Ultrafast room-temperature activation of nickel foams as highly efficient electrocatalysts

Nickel foams (NF) are widely used electrode substrates that are associated with a wide range of industrial chains and large economic benefits. However, the pristine Ni foams usually possess poor electrochemical activities with dense passivation layers. Herein, an ultra-fast method for activating raw Ni foam was developed by soaking the Ni foam in a formulation solution of thiourea and I2/KI at room temperature for just a few minutes.

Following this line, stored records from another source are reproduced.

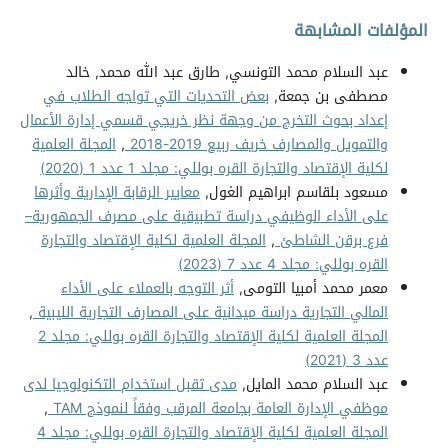
المؤلفات المشابهة
عبد السلام محمد التونسي, طارق عبد الله محمد, خالد
مصطفى بن جمعة,
بعض التحديات التي تواجه الطلاب في
إعداد بحوث التخرج من وجهة نظر خريجي قسمي إدارة الأعمال
والتمويل والمصارف خريف ربيع 2019-2018
,
المجلة العلمية
لكلية الإقتصاد والتجارة القره بوللي: مجلد 1 عدد 1 (2020)
مسعود بلقاسم ابراهيم الغول,
معايير الرقابة الإدارية وأثرها
على الأداء الوظيفي دراسة تطبيقية على مصرف الجمهورية–
فرع برقن الشاطئ
,
المجلة العلمية لكلية الإقتصاد والتجارة
القره بوللي: مجلد 4 عدد 7 (2023)
معمر محمد أمبيا التومى,
أثر التوجه بالعملاء على الأداء
المالي التجارية دراسة ميدانية على المصارف التجارية الليبية
,
المجلة العلمية لكلية الإقتصاد والتجارة القره بوللي: مجلد 2
عدد 3 (2021)
عبد السلام محمد المايل,
مدى تقبل استخدام التكنولوجيا لدى
موظفي الإدارة العامة بجامعة المرقب وفقاً لنموذج TAM
,
المجلة العلمية لكلية الإقتصاد والتجارة القره بوللي: مجلد 4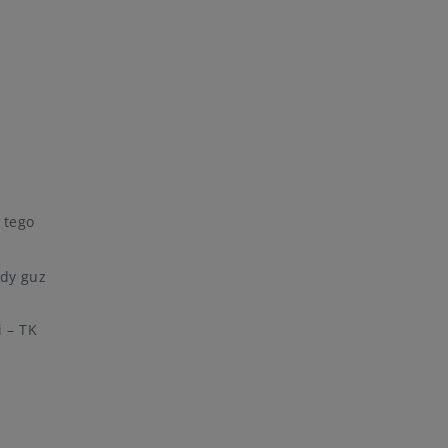
 tego
gdy guz
 – TK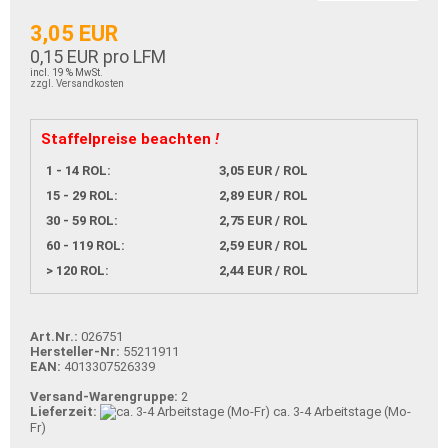
3,05 EUR
0,15 EUR pro LFM
incl. 19 % MwSt.
zzgl. Versandkosten
Staffelpreise beachten
!
1 - 14 ROL:
3,05 EUR / ROL
15 - 29 ROL:
2,89 EUR / ROL
30 - 59 ROL:
2,75 EUR / ROL
60 - 119 ROL:
2,59 EUR / ROL
> 120 ROL:
2,44 EUR / ROL
Art.Nr.:
026751
Hersteller-Nr:
55211911
EAN:
4013307526339
Versand-Warengruppe:
2
Lieferzeit:
ca. 3-4 Arbeitstage (Mo-
Fr)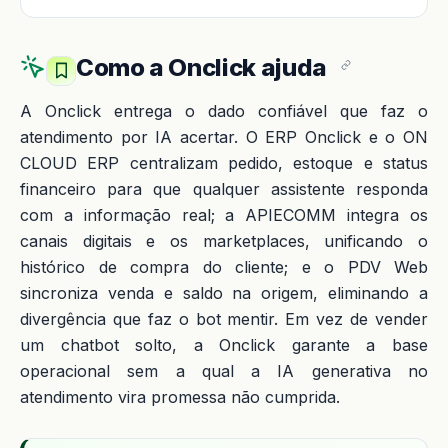
Como a Onclick ajuda
A Onclick entrega o dado confiável que faz o
atendimento por IA acertar. O ERP Onclick e o ON
CLOUD ERP centralizam pedido, estoque e status
financeiro para que qualquer assistente responda
com a informação real; a APIECOMM integra os
canais digitais e os marketplaces, unificando o
histórico de compra do cliente; e o PDV Web
sincroniza venda e saldo na origem, eliminando a
divergência que faz o bot mentir. Em vez de vender
um chatbot solto, a Onclick garante a base
operacional sem a qual a IA generativa no
atendimento vira promessa não cumprida.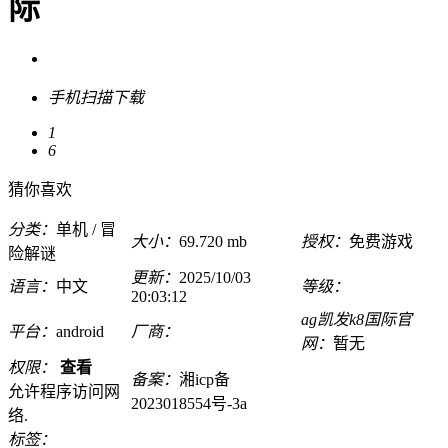
际
手机扫描下载
1
6
猜你喜欢
分类：
单机 / 冒
大小：
69.720 mb
授权：
免费游戏
险解谜
更新：
2025/10/03
语言：
中文
等级：
20:03:12
ag凯发k8国际官
平台：
android
厂商：
网：
暂无
权限：
查看
备案：
湘icp备
允许程序访问网
2023018554号-3a
络.
标签：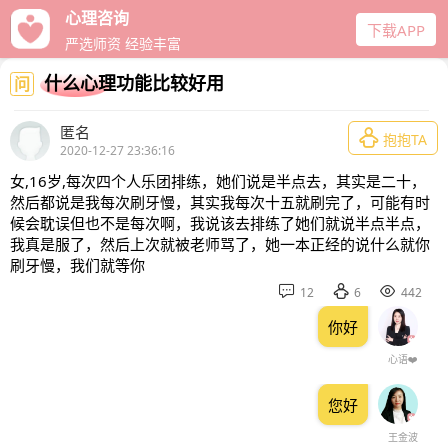
心理咨询
下载APP
严选师资 经验丰富
什么心理功能比较好用
问
匿名

抱抱TA
2020-12-27 23:36:16
女,16岁,每次四个人乐团排练，她们说是半点去，其实是二十，
然后都说是我每次刷牙慢，其实我每次十五就刷完了，可能有时
候会耽误但也不是每次啊，我说该去排练了她们就说半点半点，
我真是服了，然后上次就被老师骂了，她一本正经的说什么就你
刷牙慢，我们就等你



12
6
442
你好
心语❤️
您好
王金波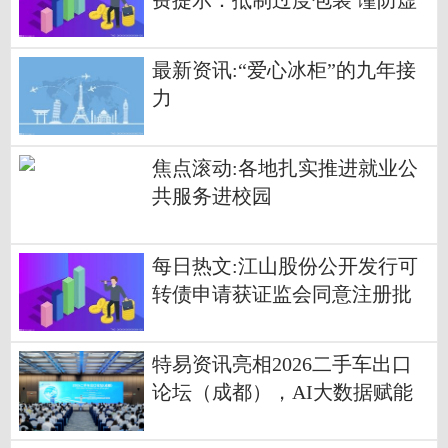
费提示：抵制过度包装 谨防虚
假宣传
最新资讯:“爱心冰柜”的九年接
力
焦点滚动:各地扎实推进就业公
共服务进校园
每日热文:江山股份公开发行可
转债申请获证监会同意注册批
复
特易资讯亮相2026二手车出口
论坛（成都），AI大数据赋能
产业智能化出海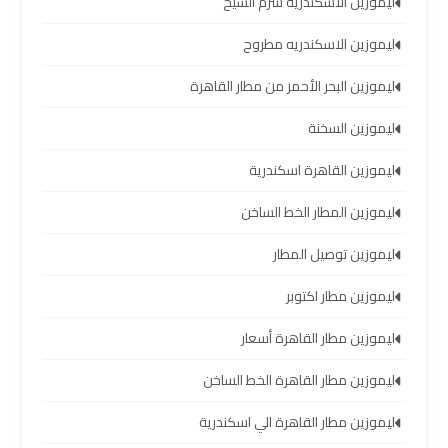
ليموزين الاسكندريه شرم الشيخ
العرب
ليموزين الاسكندريه مطروح
خدمة
ليموزين البحر الأحمر من مطار القاهرة
التوصيل
من
ليموزين السخنة
مطار
برج
ليموزين القاهرة اسكندرية
العرب
ليموزين المطار الخط الساخن
حجز
ليموزين توصيل المطار
ليموزين
ليموزين مطار اكتوبر
من
مطار
ليموزين مطار القاهرة أسعار
برج
العرب
ليموزين مطار القاهرة الخط الساخن
ليموزين مطار القاهرة الي اسكندرية
تأجير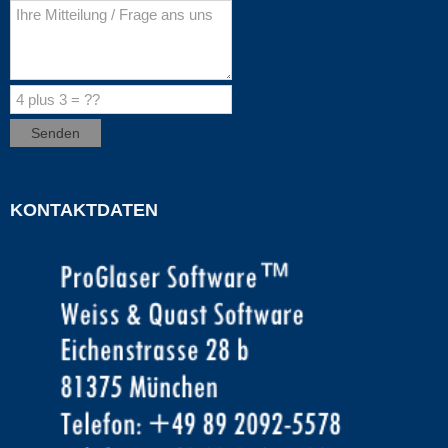
KONTAKTDATEN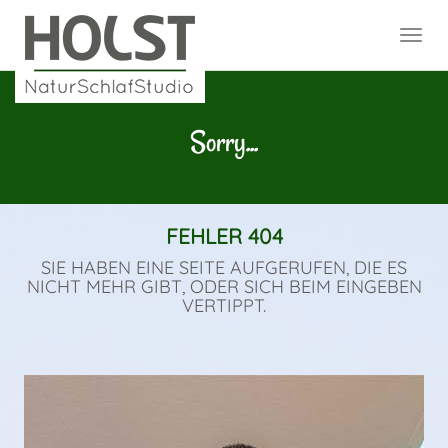
Togg
navi
Sorry...
FEHLER 404
SIE HABEN EINE SEITE AUFGERUFEN, DIE ES
NICHT MEHR GIBT, ODER SICH BEIM EINGEBEN
VERTIPPT.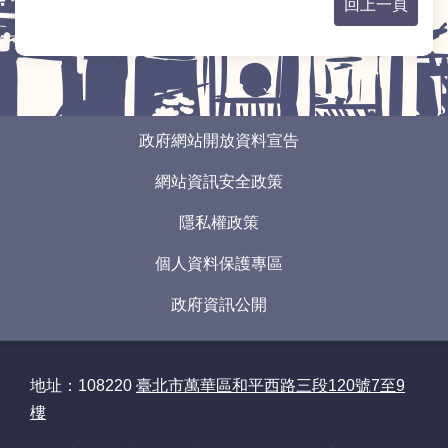
回上一頁
常
見
問
答
:::
政府網站開放資料宣告
雙
語
網站資訊安全政策
詞
彙
隱私權政策
臺
個人資料保護專區
北
通
政府資訊公開
政
府
地址：108220
臺北市萬華區和平西路三段120號7至9
網
樓
站
開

In the solution, I3− (I2 + I−) acts as an oxidizer to accelerate the formation of Ni2+, while the hydrolysis of thiourea provides a weakly acidic environment and sulfur ions for formation of superficial layer NiS with I doping. The activated Ni foam has a fluffy nanosheet structure and the activity, characterized by the integrated Ni2+/Ni3+ peak area is enhanced by more than 100 times. The activated electrode exhibits high performance towards urea oxidation reaction (UOR) in alkaline electrolytes, delivering a current density of 100 mA cm−2 at only 1.44 V (vs. RHE, reversible hydrogen electrode). The in situ Raman spectroscopy identifies NiOOH as the catalytically active species for urea oxidation and in situ differential electrochemical mass spectrometry (DEMS) isotope tracking experiment reveals an intramolecular N-N bond coupling mechanism during the UOR. The developed activation method is easy to scale up for preparing large-area electrode and the catalytic activity is extended to oxidation of other organic molecules. This work presents a novel ultrafast one-step surface engineering strategy for activating Ni foams into high-performance electrocatalysts.